Palavras-chave: tricotecenos; cervejas; desoxinivalenol; toxina T-2; cromatografia gasosa.


SUMMARY

The present work adapted and evaluated a trichothecenes determination, DON and the T-2 toxin and conduted a survey of the product commercialized in Rio Grande do Sul in beer commercialized in Rio Grande do Sul State by gas chromatography. It studied extraction, purification, derivatization and chromatographic conditions using artificially contaminated samples. Acetonitrile, methylene chloride and methanol pure or in misture were tested for the extraction step. The extract was purified using a carbon:alumina:celite minicolumn (7:5:3). For derivatization, the following conditions were tested: the basicity of the medium (sodioum bicarbonate, pyridine),the derivatizing agent (TFAA and HFBI), reaction time (30 and 60 minutes) and temperature (60 and 80°C). The chromatographic conditions were optimized in a gas chromatograph, with a split/splitless injector and an ionization flame detector. The highest recovery was obtained when liquid-liquid partition was carried out with methylene chloride, followed by cleaning in a minicolumn and derivatization with TFAA and pyridine at a temperature of 60°C for 60 minutes. The average recovery for DON and the T-2 toxin were 83 and 103%, the coefficient variation 1.6 to 4% and the detection limit of 21 and 60ng/mL, respectively. The applicability of the method was tested in a survey carried out in 72 beer samples, 9.7 % of which were contaminated 5.3% with DON (50 to 336ng/mL) and 4.5% with the T-2 toxin (114 to 249ng/mL).

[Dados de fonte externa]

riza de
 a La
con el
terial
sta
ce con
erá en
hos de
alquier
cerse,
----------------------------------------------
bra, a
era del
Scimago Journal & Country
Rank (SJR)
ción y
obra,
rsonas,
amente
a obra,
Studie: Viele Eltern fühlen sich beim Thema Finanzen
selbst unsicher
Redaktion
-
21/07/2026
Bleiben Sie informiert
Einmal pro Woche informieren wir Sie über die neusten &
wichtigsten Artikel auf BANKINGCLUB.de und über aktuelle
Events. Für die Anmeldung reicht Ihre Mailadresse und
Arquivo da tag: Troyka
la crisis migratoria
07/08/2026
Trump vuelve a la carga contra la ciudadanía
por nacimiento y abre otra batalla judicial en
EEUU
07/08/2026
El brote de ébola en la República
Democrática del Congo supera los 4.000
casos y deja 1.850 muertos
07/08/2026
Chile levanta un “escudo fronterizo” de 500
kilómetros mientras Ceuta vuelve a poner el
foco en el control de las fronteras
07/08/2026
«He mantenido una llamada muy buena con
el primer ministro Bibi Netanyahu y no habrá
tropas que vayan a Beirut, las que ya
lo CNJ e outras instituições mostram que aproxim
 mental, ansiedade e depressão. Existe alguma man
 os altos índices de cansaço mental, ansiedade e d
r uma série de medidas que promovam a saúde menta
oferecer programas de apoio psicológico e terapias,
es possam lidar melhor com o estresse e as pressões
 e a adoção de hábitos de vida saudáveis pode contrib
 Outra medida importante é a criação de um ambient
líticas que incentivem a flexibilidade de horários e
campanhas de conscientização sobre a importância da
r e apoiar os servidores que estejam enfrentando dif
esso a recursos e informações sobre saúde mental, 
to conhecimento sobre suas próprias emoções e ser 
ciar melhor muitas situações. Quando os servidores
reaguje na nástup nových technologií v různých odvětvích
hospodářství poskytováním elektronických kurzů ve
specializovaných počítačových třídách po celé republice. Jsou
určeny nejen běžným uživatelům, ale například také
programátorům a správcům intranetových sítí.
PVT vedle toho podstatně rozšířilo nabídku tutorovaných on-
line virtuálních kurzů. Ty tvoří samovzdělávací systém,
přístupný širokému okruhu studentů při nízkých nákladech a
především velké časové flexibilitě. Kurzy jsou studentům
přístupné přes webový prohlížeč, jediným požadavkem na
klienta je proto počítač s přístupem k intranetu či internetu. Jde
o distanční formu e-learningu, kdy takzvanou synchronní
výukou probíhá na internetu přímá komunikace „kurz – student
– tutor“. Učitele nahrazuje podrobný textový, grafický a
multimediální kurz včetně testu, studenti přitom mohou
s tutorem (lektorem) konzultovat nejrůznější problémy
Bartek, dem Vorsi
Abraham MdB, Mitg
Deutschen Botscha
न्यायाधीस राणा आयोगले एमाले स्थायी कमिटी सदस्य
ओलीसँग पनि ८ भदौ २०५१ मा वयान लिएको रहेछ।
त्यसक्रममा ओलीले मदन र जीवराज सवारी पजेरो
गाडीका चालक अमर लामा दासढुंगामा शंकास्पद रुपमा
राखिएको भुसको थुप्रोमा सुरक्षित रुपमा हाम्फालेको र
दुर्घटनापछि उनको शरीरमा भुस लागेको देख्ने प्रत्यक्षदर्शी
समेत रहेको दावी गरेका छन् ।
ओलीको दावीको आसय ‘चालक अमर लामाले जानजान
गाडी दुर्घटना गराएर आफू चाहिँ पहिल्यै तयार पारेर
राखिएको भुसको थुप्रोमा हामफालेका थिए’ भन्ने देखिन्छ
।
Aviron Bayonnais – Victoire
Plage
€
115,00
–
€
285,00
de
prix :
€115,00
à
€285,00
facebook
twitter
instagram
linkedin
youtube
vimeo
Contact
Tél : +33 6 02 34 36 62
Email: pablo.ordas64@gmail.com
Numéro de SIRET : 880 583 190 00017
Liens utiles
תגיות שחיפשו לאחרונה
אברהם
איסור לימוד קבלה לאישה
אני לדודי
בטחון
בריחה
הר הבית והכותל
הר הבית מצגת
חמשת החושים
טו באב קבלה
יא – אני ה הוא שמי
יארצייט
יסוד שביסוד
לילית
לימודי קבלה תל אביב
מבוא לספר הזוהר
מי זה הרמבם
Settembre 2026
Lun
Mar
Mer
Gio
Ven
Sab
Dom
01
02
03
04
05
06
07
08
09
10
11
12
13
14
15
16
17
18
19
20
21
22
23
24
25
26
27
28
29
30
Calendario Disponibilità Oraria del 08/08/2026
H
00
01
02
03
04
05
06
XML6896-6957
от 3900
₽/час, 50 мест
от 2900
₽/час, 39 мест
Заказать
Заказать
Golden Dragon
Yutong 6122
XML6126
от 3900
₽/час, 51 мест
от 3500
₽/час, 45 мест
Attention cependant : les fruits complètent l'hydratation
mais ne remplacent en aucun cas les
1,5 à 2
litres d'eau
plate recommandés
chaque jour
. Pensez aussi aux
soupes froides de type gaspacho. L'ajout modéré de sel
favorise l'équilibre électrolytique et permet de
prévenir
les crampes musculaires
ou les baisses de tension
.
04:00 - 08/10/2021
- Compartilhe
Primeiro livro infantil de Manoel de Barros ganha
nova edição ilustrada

Keywords: trichothecenes; beer; deoxynivalenol; T-2 toxin; gas chromatographic.


 

 

1 – INTRODUÇÃO

Os tricotecenos são micotoxinas constituídas por anéis tricotecanos que apresentam uma ligação dupla entre os carbonos 9 e 10 e um grupamento epóxido nas posições 12 e 13 da estrutura. A literatura relata 190 estruturas de tricotecenos que tem sido identificadas [12]. Os átomos de carbono ligados a um grupo hidroxila, acetil ou cetônico podem sofrer reações químicas características destes grupamentos. Estas reações são principalmente realizadas para estudo da estrutura e detecção destes compostos em alimentos e rações [1, 3, 27, 31].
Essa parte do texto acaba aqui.